Take the Scenic Route

Saturday, September 10, 2005

A bit Wonka-y....

Caution: Spoiler (Charlie and the Chocolate Factory) and Rant below

It's a little while since I've had a rant. I would strongly discourage anyone who has yet to see Charlie and the Chocolate Factory from reading further. It has had numerous excellent reviews, and the person I went with really liked it. As you might guess, I really didn't. Which was odd, as I'm not usually overly critical of movies or books.

To me, there were two big things wrong with this movie. Firstly, although the '71 classic is called Willy Wonka and the Chocolate Factory, this is the one that is all about Willy Wonka. Worse, Willy Wonka is all about the Edward Scissorhands and not about the Roald Dahl. Which brings me to my second point: while technically this version is more true to the book, it is completely not true to the Dahl essence.

The essence of much of Dahl's work was the ordinary/unfortunate/sometimes ostracised child finding out that they possessed a special talent or meeting someone extraordinary who saw their internal goodness in a way others did not (e.g., Charlie & the C.F., Danny the Champion of the World, Matilda, The B.F.G.). Overcoming the odds and triumphing (see also The Witches, Fantastic Mr Fox) is also often a key element, and the success/revenge is frequently macarbely satisfying (sort of the ideal revenge fantasy). This is a formula which Ms. Rowling uses to excellent effect. Burton's first failure is imbuing the movie with a fairytale feel. I suspect Dahl would rather approve of Christopher Lee's character, and Willy's childhood appliance, but to have Wonka Snr.'s house disappear in a movie with no ostensibly actual magic elements was just wrong. Further, the bucket house is just a ridiculous misplaced fairytale element in a brutal city of terraced houses (although strangely remniscent of the inventor's house nestled in suburbia in that other Burton movie). Overall I loved the aesthetic of the city: dark, grim, industrial. I also thought (partly just in the colouring) that the Factory was very reminscent of metropolis. Actually, the bucket house reminds me a bit of Rotwang's Laboratory (shapewise, plus the discord with surroundings). I'm also deeply confused by the description of the movie as "dark". It is neither as dark as Dahl or the Wilder's Willy (heh). Rather than being deliciously implied, the misfortune's that befell the other children were fairly obviously under Willy's control. I think it also goes completely against the grain to have made it so obvious that the other children were alright. We did not need to know that the furnace was in fact broken, and seeing the other children leave the factory little worse for wear seems to defeat the whole point. Hrumph.

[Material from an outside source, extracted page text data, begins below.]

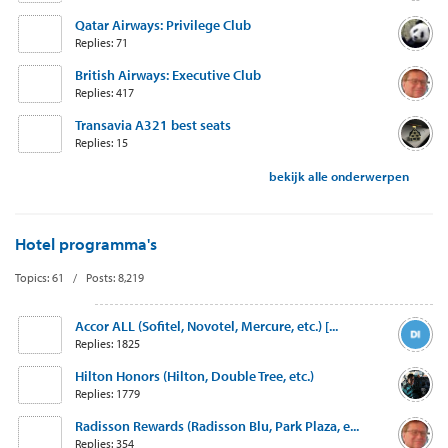
Qatar Airways: Privilege Club
Replies: 71
British Airways: Executive Club
Replies: 417
Transavia A321 best seats
Replies: 15
bekijk alle onderwerpen
Hotel programma's
Topics: 61 / Posts: 8,219
Accor ALL (Sofitel, Novotel, Mercure, etc.) [...
Replies: 1825
Hilton Honors (Hilton, Double Tree, etc.)
Replies: 1779
Radisson Rewards (Radisson Blu, Park Plaza, e...
Replies: 354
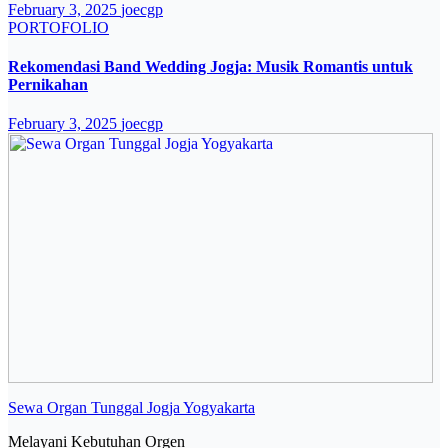
February 3, 2025
joecgp
PORTOFOLIO
Rekomendasi Band Wedding Jogja: Musik Romantis untuk
Pernikahan
February 3, 2025
joecgp
Sewa Organ Tunggal Jogja Yogyakarta
Melayani Kebutuhan Orgen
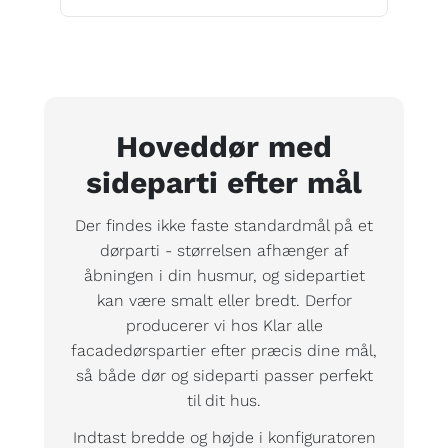
Hoveddør med
sideparti efter mål
Der findes ikke faste standardmål på et
dørparti - størrelsen afhænger af
åbningen i din husmur, og sidepartiet
kan være smalt eller bredt. Derfor
producerer vi hos Klar alle
facadedørspartier efter præcis dine mål,
så både dør og sideparti passer perfekt
til dit hus.
Indtast bredde og højde i konfiguratoren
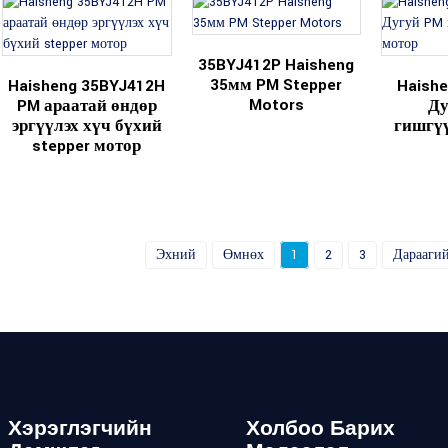
35BYJ412P Haisheng
35мм PM Stepper
Haisheng 35BYJ412H
Haish
Motors
PM араатай өндөр
Ду
эргүүлэх хүч бүхий
гишгүү
stepper мотор
Эхний
Өмнөх
1
2
3
Дарааги
Хэрэглэгчийн
Холбоо Барих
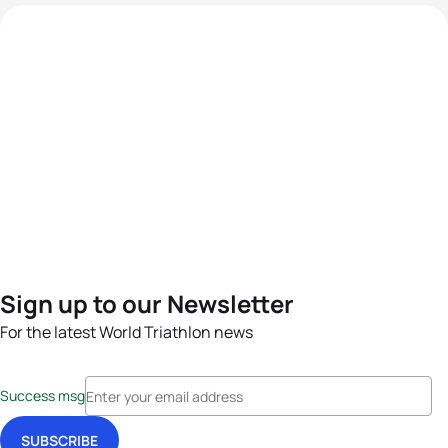
Sign up to our Newsletter
For the latest World Triathlon news
Success msg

In some ways, I think I was rather disadvantaged. I had never seen Edward Scissorhands until a couple of years ago, so it is perhaps fresher for me than most. However, I was disarmed about how alike the two were. I won't go into too much detail, but I found the personality of Willy Wonka deeply inconsistent, alternating between smart-aleccy elements (ala Wilder) and a Scissorhands-like uncertainty.

That's it in a nutshell. There was some truly great stuff. I loved a lot of the visual imagery, the Bedford Wonka Lorries, and the re-characterisation of the children. Charlie was great. There was just a little too much of Tim Burton.